Question: Re-evaluate the SM M&A deal value with and without the operative synergies using the target capital structure with 65% D/V-ratio (raising regular bond market financing) using three valuation methods:
1. WACC -method
2. Adjusted Present Value -method
3. Free Cash Flow to Equity -method
A company FCG is planning on possible acquisition of company SM which would offer sales and cost synergies for both. The unlevered 100% equity capital structure of SM provides opportunities to utilize financial synergies as well.
Existing SM shareholders hold a total of 592 million shares. At a current pre-bid market price of 9.16 per share, the market capitalization of SM stands at 5422.7 MEUR. From the merger sales could increase by 5% per year and fixed production costs in SM cut by -2.5% from current level.
On top of the operative improvements, financial synergies could be exploited by levering up SM to a 65% target (market) Debt/Value-ratio from the current unlevered financial structure of the stand-alone SM. Debt raised is planned to be used to repurchase shares.

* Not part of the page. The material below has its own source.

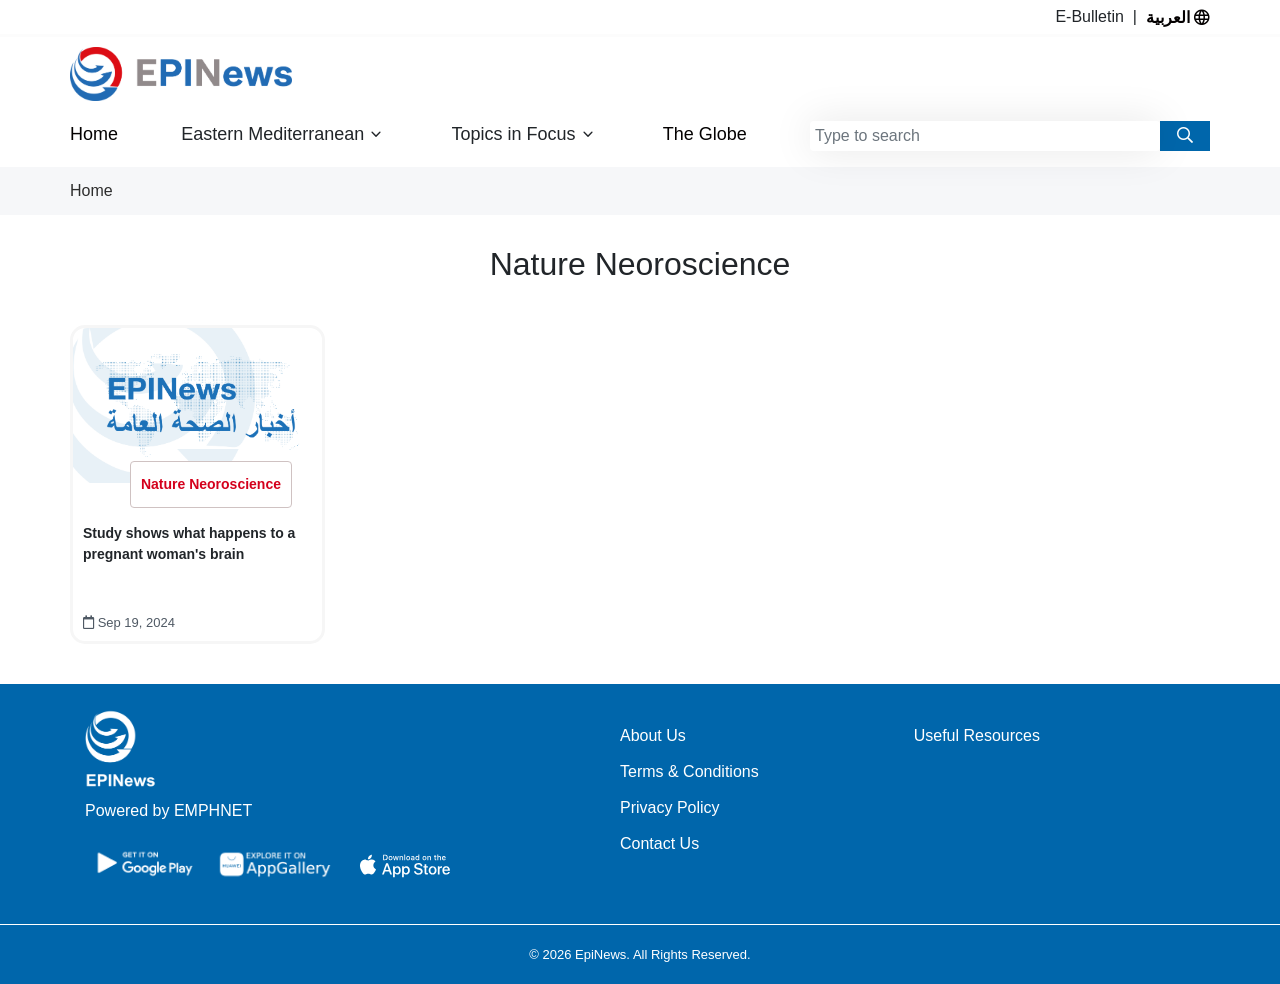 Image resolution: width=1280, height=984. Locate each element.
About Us (653, 735)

According to an estimation, a merger at a bid price corresponding to an EV/EBIT-multiple of 20.6 could be fair and attractive from the SM shareholders point of view given that the actual share price is now 9.16 per share corresponding to an EV/EBIT-multiple of 17.2 (= 592*9.16/315.8). The valuation multiple corresponds to an offer price of 11 per share, for 100% of SM stock. Total value of the bid is 592*11=6512 MEUR (EV/EBIT-multiple 6512/315.8 =20.6). Alternatively, FCG could offer SM shareholders the equivalent monetary amount paid in FCG stock instead of cash a stock rather than cash deal.
A risk analysis suggests that a market value-based target net Debt/Value-ratio of 65% is considered. This ratio is assumed to be maintained over time. The proceeds from all debt sales are used to repurchase shares, at fair market value. The financial leverage from 65% D/V ratio is expected to lead to SM bonds being rated in Moodys class A2 (see picture 1). The bonds expected loss rate to bond investors in the event of a default is estimated as 60%.